DATA FOR THIS TASK
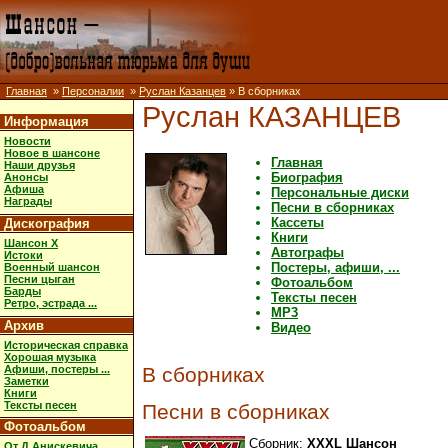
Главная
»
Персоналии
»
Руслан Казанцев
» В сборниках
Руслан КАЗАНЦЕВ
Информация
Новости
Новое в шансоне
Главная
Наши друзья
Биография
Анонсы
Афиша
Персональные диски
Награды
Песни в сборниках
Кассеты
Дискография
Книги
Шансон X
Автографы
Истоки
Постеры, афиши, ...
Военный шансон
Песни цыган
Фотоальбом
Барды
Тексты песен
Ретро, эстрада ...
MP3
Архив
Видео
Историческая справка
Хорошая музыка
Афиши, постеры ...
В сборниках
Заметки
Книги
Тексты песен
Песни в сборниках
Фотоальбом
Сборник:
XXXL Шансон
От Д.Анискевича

...

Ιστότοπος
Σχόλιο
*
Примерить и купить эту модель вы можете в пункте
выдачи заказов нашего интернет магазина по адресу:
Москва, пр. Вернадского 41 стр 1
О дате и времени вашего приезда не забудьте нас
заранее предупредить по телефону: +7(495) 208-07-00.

TASK REQUIREMENTS
The expected output is exactly the lines of the listing above between the line holding "Ретро, эстрада ..." and the line holding "От Д.Анискевича", inclusive.

TASK OUTPUT
Ретро, эстрада ...
MP3
Архив
Видео
Историческая справка
Хорошая музыка
Афиши, постеры ...
В сборниках
Заметки
Книги
Тексты песен
Песни в сборниках
Фотоальбом
Сборник:
XXXL Шансон
От Д.Анискевича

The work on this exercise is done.